Highwomen Admit Mickey Guyton Left Out of Video Shoot

Country artist Mickey Guyton has been receiving a lot of attention lately by the media as one of the only black women music performers in the mainstream of country. It’s a shame that it’s taken massive protests and riots, and a man dying for her to find the attention she deserves. Saving Country Music has been touting her since early 2015 as an artist that could help bridge the classic and contemporary divide, along with adding some diversity to the mainstream ranks. However over five years later she still doesn’t have a debut album.

Earlier this week, Guyton was asked to write an op/ed for Billboard about her experiences in country music, and how the country music community could improve to help artists of color. In the well-written piece, Guyton spells out numerous frustrations she’s experienced, but one of the most shocking revelations of the article was not on the systemic racism she’s suffered from in the country music industry, it was how she was snubbed by her fellow women in the genre.

“I’ve gone to all the girl parties full of wine, ring light selfie booths, white female country singers and writers talking about ongoing projects and music they are putting out,” Mickey Guyton writes. “On one occasion, I left my ailing husband, who almost died from sepsis, in California just four days after his life-saving surgery because I had been invited to be a part of a female empowerment music video full of these same women. I arrived at the airport exhausted but excited. I checked my itinerary only to find that the entry had been deleted; I had been disinvited. The song was about supporting women in country, yet they disinvited the only charting African American woman in country music. Do they know? Don’t they see that I support them? Do they care? Do they want to see me? The answer is no. Let that sink in.”

This seemed like a pretty shocking accusation. Getting snubbed by major labels, and being forced into endless delays for her debut album is what we would expect from Music Row. But to have her fellow women snub her seemed scandalous. So who could be the culprits? Unfortunately, one of the reasons that women continue to be mistreated in the industry is a reluctance to name names. It’s not always their fault. If you speak out, you could have your career ended. But leaving an accusation open-ended like this could do even more damage as people assume who the guilty party is.

Was Mickey Guyton talking about a Song Suffragettes shoot? A CMT Next Women of Country event? As fans tried to put two and two together, a timeline of who might have been responsible began to emerge. Mapping out roughly when Mickey Guyton’s husband had sepsis and surgery, and a “female empowerment music video” was being shot, it seemed to coincide with the shooting of The Highwomen’s “Redesigning Women” video—the one where the country supergroup of Maren Morris, Amanda Shires, Brandi Carlile, and Natalie Hemby dressed up like firefighters.

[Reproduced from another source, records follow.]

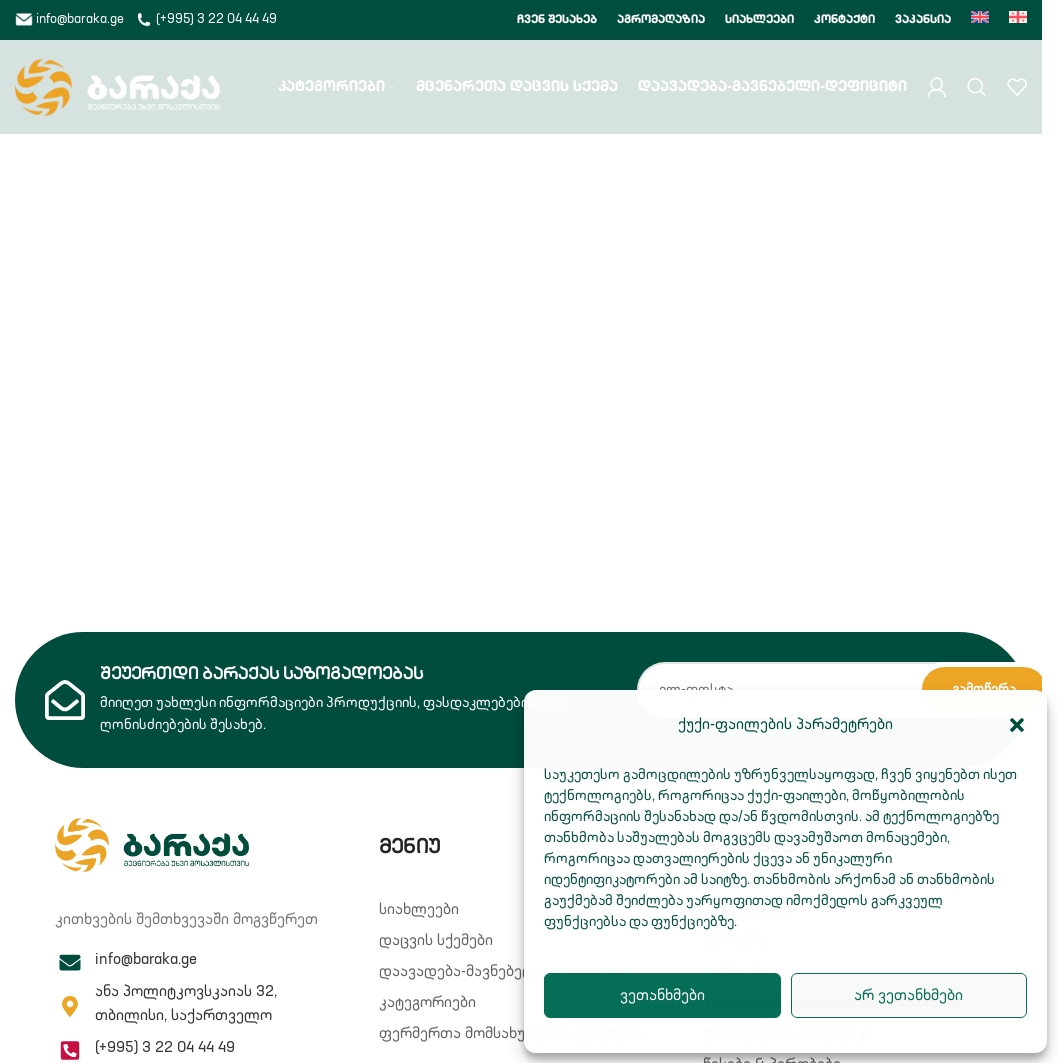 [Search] (977, 90)
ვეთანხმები (662, 995)
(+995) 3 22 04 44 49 (206, 19)
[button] (1017, 725)
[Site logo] (117, 89)
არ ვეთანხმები (908, 995)
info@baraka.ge (71, 19) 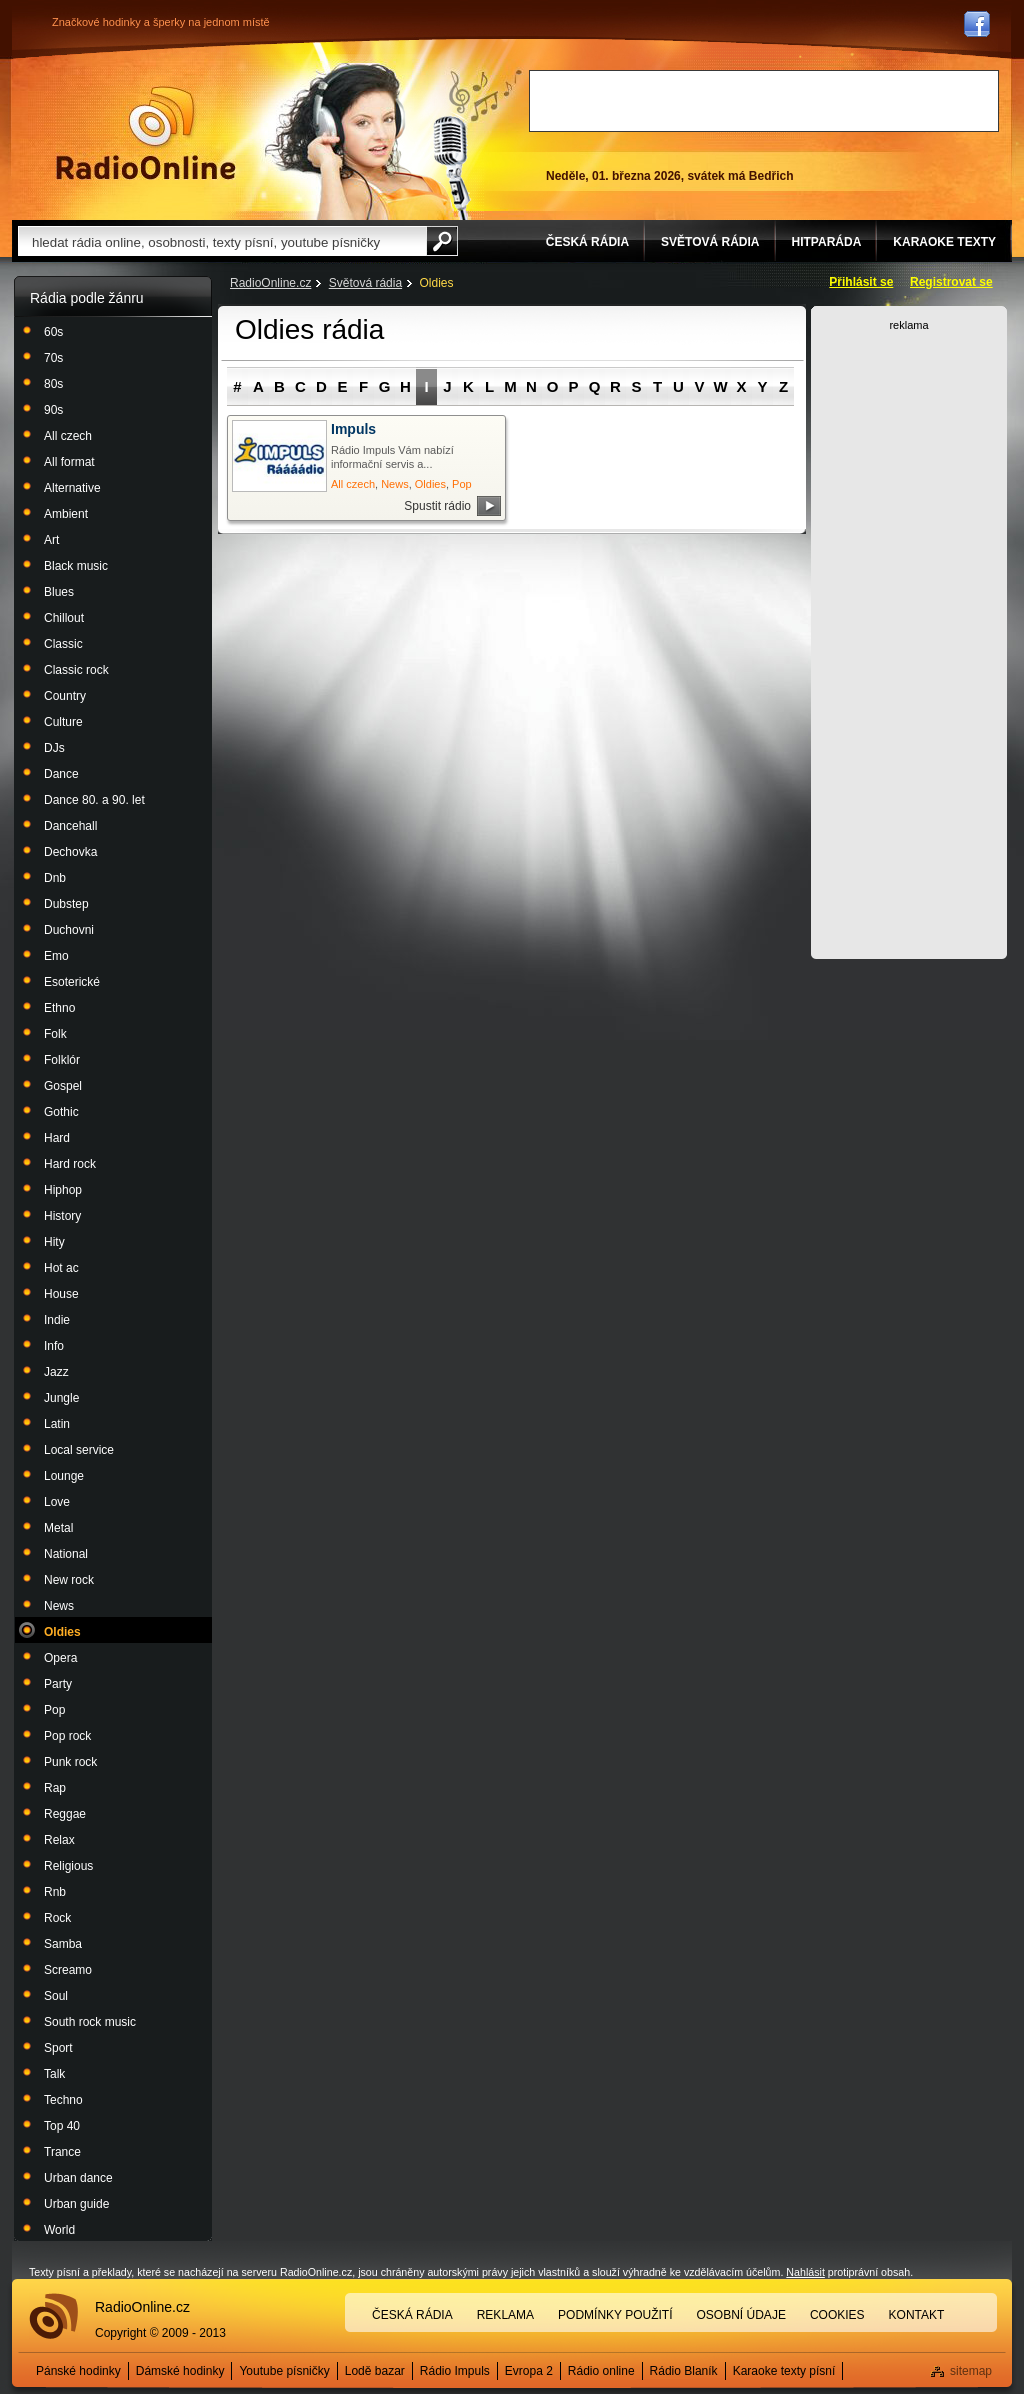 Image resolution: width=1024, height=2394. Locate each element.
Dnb (55, 878)
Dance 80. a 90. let (94, 800)
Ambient (66, 514)
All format (69, 462)
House (61, 1294)
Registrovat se (951, 282)
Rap (55, 1788)
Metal (58, 1528)
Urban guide (76, 2204)
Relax (59, 1840)
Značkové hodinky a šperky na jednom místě (161, 22)
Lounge (64, 1476)
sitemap (971, 2371)
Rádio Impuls (455, 2371)
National (66, 1554)
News (59, 1606)
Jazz (56, 1372)
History (62, 1216)
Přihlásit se (861, 282)
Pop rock (67, 1736)
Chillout (64, 618)
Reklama (505, 2315)
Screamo (68, 1970)
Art (51, 540)
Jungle (61, 1398)
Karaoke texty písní (784, 2371)
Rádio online (601, 2371)
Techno (63, 2100)
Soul (56, 1996)
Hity (54, 1242)
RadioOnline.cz (270, 283)
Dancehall (70, 826)
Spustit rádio (437, 506)
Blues (59, 592)
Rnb (55, 1892)
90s (53, 410)
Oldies (62, 1632)
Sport (58, 2048)
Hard (57, 1138)
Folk (55, 1034)
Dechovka (70, 852)
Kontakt (917, 2315)
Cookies (837, 2315)
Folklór (62, 1060)
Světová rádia (365, 283)
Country (65, 696)
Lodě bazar (375, 2371)
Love (57, 1502)
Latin (57, 1424)
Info (54, 1346)
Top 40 (62, 2126)
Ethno (59, 1008)
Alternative (72, 488)
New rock (69, 1580)
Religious (68, 1866)
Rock (57, 1918)
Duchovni (69, 930)
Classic (63, 644)
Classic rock (76, 670)
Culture (63, 722)
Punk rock (70, 1762)
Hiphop (63, 1190)
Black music (76, 566)
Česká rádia (412, 2315)
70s (53, 358)
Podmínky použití (615, 2315)
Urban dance (78, 2178)
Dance (61, 774)
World (59, 2230)
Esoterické (72, 982)
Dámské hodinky (180, 2371)
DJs (54, 748)
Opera (60, 1658)
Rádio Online (146, 133)
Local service (79, 1450)
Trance (62, 2152)
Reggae (65, 1814)
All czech (68, 436)
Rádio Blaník (684, 2371)
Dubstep (66, 904)
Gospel (63, 1086)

But we had no confirmation this was the particular video shoot Mickey had been disinvited from, and making that accusation unverified would be irresponsible. Saving Country Music poked around a bit, but was unable to corroborate anything. However on Thursday (6-11), Maren Morris acknowledged that it was indeed the Highwomen’s “Redesigning Women” photo shoot that disinvited Mickey Guyton from participating.

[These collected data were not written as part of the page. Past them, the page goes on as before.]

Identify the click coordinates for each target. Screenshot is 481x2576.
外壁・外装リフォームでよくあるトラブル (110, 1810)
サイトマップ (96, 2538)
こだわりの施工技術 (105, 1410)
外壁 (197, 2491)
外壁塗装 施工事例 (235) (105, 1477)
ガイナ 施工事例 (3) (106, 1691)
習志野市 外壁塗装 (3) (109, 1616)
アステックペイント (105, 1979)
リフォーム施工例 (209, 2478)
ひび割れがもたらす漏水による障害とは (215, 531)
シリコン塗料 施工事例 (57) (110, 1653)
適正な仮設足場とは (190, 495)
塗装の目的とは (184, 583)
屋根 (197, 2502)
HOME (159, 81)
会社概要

“I’ve known Mickey Guyton since I moved to Nashville and she’s always had a heart of gold and a voice with such conviction,” Maren Morris first said on Twitter. “She released her single ‘Black Like Me’ recently and I hope our friends at country radio give it the air time it deserves.”

Then when Maren was asked by a fan to comment about the Mickey Guyton situation specifically, Morris responded, “We were notified of this yesterday + were completely mortified that such a giant miscommunication occurred under our watch at the shoot that day & have each reached out to Mickey privately with the utmost respect & apologies. It shouldn’t have happened & isn’t what we stand for.”

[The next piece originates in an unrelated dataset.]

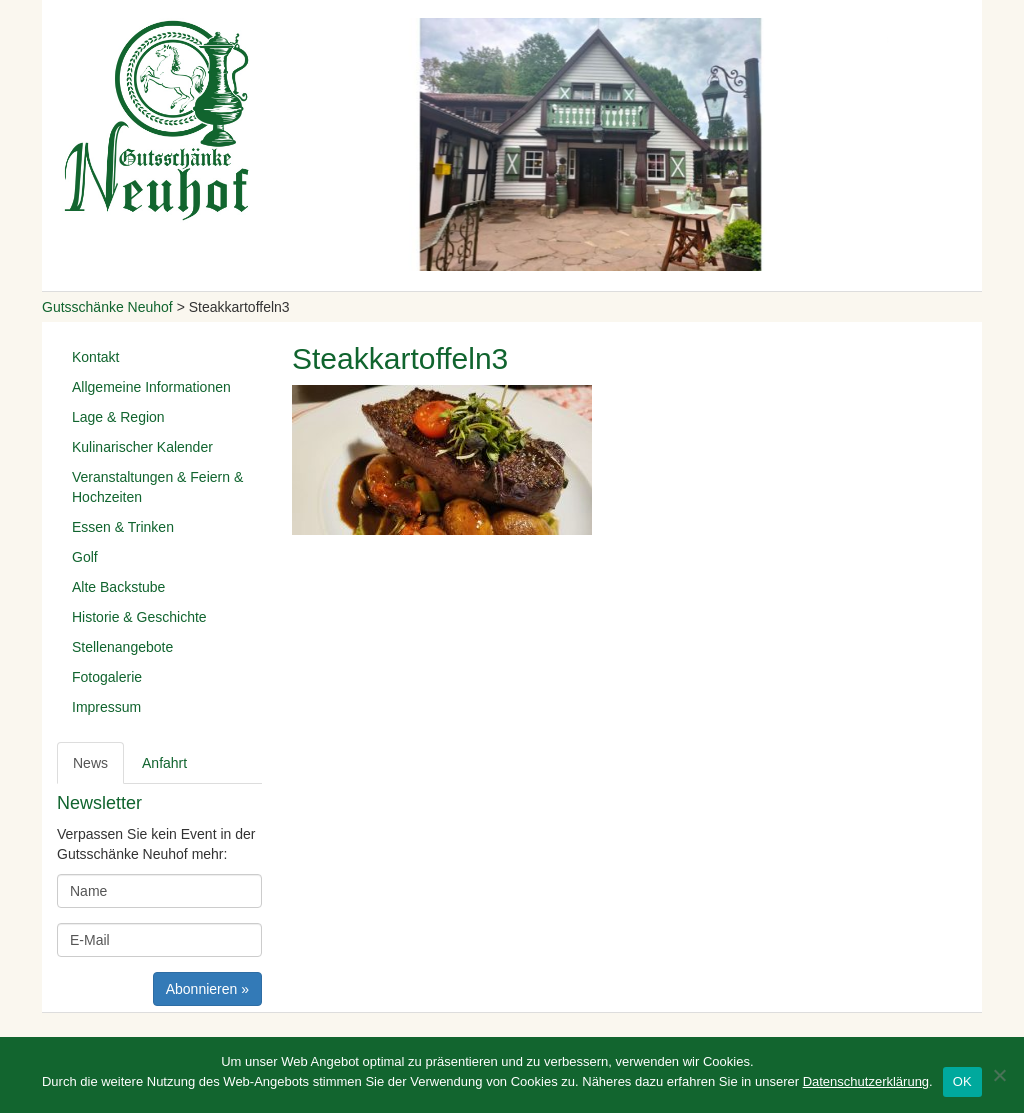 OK (962, 1081)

First off, good on Maren Morris for acknowledging what is a very embarrassing and disappointing development. She could have very easily swept this under-the-rug, or thrown someone else under the bus instead of taking a level of responsibility, even though it may have not been her fault specifically. But the next question is, who, how, or why was this allowed to happen? Clearly, the women of The Highwomen themselves weren’t being overtly racist, if they had even known about Mickey Guyton’s involvement in the production plans in the first place. The Highwomen collaborated with black British singer Yola on their “Highwomen” theme song, and Yola also performed with them at Newport Folk Fest in 2019.

But what makes Mickey Guyton’s situation especially disappointing is the whole point of The Highwomen was to raise all women’s voices in country music, and here was one of the few black voices who was supposed to be part of the moment being disinvited.

There’s really no winners or moral to this story unfortunately, though it does feel important to acknowledge what happened and lay in all the details with the significance of Mickey Guyton’s account from her op/ed. It does sound like the air was eventually cleared, and it’s not that The Highwomen themselves deserve to be vilified when the cancellation could have been due to a simple logistical snafu. But hopefully all parties and the country music community can learn from this unfortunate experience suffered by one of the few black and female voices in the mainstream, and make sure a similar instance doesn’t happen again.